Reading not in decline; its moving toward e-books
With the ease of electronic downloading, Burke Middle School eighth-grader Jahsai Fisher says he can read more than 100 books a year.
School e-book catalogs
Tri-county school district e-book catalogs for student reading and research:
Charleston County: About 14,000 titles.
Dorchester 2: About 600 titles.
Dorchester 4: Nine titles
Berkeley County: Did not provide numbers.
Highlights of the Pew Research Center’s Internet & American Life Project on reading:
High-schoolers in their late teens (ages 16-17) and college-age young adults (ages 18-24) are especially likely to have read a book or used the library in the past 12 months.
60 percent of Americans under age 30 used the library in the past year. Some 46 percent used the library for research, 38 percent borrowed books (print books, audiobooks or e-books), and 23 percent borrowed newspapers, magazines or journals.
And his reading list isn’t fluff: “The Art of War” and “Where the Red Fern Grows” are two classics currently listed on his iPad.
“It’s a lot easier to concentrate,” Fisher said Tuesday in the Burke library, pointing to the benefits of a mobile library.
Fisher’s route to reading is becoming the rule rather than the exception. A newly released study from the Pew Research Center indicates book reading is not an endangered branch of the “Three R’s,” as pessimists might say.
Instead, it is joining the global shift toward greater and more expanded use through electronic access.
Among the Pew findings: While more than eight in 10 Americans slightly older than Fisher — the 16- to 29-year-old demographic — reported reading a book in the past year, electronic methods to accessing those stories are increasingly popular.
For example, of those who read electronically, most were more likely to use a cell phone or a computer (a combined 96 percent).
The findings, meant to show how people read and the role of libraries in their lives, come from a survey of 2,986 Americans age 16 and older who were interviewed last year.
But locally, Charleston area educators say the results vindicate the growing shift toward more e-access for all students at all reading levels, to help them explore fiction, non-fiction and other databases.
“We have seen a whole shift in research,” Connie Dopierala, media services administrator for the Charleston County School District, said of the district’s growth and proven worth of e-services.

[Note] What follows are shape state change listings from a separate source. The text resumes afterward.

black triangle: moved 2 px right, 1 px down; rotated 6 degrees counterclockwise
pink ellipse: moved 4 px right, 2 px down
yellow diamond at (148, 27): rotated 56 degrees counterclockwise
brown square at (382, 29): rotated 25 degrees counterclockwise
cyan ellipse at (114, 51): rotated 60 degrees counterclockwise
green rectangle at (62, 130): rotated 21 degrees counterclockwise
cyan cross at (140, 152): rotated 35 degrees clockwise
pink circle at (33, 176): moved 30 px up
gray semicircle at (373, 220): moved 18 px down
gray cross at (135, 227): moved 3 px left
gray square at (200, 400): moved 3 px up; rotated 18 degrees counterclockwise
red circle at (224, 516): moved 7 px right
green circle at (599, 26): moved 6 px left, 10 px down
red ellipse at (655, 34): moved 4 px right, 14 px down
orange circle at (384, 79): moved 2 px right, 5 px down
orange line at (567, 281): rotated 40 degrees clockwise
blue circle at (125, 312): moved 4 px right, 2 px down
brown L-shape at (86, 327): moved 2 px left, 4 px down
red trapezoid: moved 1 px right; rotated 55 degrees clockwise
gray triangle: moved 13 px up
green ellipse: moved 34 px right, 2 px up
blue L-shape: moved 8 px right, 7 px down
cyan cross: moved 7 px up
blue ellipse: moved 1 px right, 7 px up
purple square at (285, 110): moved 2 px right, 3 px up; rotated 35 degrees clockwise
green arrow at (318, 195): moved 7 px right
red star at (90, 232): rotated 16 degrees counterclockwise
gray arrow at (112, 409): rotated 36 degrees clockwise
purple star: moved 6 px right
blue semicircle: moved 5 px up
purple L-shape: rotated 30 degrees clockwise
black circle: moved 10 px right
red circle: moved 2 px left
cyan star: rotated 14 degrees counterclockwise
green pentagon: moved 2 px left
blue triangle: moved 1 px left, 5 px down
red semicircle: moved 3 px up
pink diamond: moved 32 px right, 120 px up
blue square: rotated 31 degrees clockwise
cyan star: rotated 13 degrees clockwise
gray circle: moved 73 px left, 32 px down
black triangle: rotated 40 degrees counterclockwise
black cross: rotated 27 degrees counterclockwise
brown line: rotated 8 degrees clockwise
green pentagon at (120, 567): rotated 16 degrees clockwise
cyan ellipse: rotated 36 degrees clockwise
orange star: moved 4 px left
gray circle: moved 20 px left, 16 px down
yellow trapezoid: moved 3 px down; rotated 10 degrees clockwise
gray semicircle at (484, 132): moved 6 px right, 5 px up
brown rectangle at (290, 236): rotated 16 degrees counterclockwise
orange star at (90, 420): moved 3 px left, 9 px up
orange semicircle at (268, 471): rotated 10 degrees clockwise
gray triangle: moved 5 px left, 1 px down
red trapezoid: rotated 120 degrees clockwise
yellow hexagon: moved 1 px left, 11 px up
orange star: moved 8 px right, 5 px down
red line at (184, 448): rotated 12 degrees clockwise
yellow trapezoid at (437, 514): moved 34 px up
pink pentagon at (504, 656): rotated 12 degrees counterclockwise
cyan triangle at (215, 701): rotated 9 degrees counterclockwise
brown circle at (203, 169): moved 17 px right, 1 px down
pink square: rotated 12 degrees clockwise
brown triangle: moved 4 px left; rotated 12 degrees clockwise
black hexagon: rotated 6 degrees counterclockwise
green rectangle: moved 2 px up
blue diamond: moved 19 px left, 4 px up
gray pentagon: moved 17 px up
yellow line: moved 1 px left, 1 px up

Based on the access tracking Dopierala does to follow student habits, she’s seen an 80 percent rise in the district’s e-use functions on weekends, holidays and after school — hours when traditionally most students are gone from the classroom. “It’s anytime, anywhere learning,” a key benefit of e-reading, she said.
Charleston isn’t alone in promoting e-books, but it is by far the most advanced district locally, spending more than $500,000 on digital resources in the past few years. The district has more 14,000 digital content titles available for students to download, Dopierala said.
Elsewhere, Dorchester District 2 reported about 600 online library titles available for its students with the “Hunger Games” story among its most popular student downloads.
“Movies definitely push our titles,” said Shelly Bostwick, curriculum technology facilitator for the district.
Dorchester District 4 has an e-book program, but it is in its infancy, with nine titles available, said Director of Technology Elixzina Goodwin.
The Berkeley County School District did not provide a count Tuesday of how large its catalog is, but spokeswoman Susan Haire said e-books have become popular enough that student-started e-book reading clubs have sprouted up.
Outside of school access, the study also found that many young readers don’t know they can borrow an e-book from a library, while a majority said they wish they had access via pre-loaded e-readers.
Rodger Smith, manager of library collections at the Charleston County Library, said there are about 4,000 titles in the e-book collection and about 15 percent of the focus goes for young adult or juvenile reads.
Some of the problems associated with not getting more juvenile-themed copies, he said, is that publishers don’t like to deal with libraries on e-copies of their popular stories or best-sellers.
Also, many lower-age story books are heavy with graphics and illustrations that cannot be easily seen on something as small as a phone screen.
While the Pew group was looking at the current trend, some students already are way ahead in their use of e-technology, saying it doesn’t take a survey to show how tuned in young people are.
Elizabeth Burdette, a junior at the College of Charleston, has her tablet fully loaded with books she reads for fun (some of which are free downloads), and some of the textbooks she needs for school.
For her, it’s all about the simplicity that e-technology is bringing.
“I’m not stuck carrying around a lot,” she said.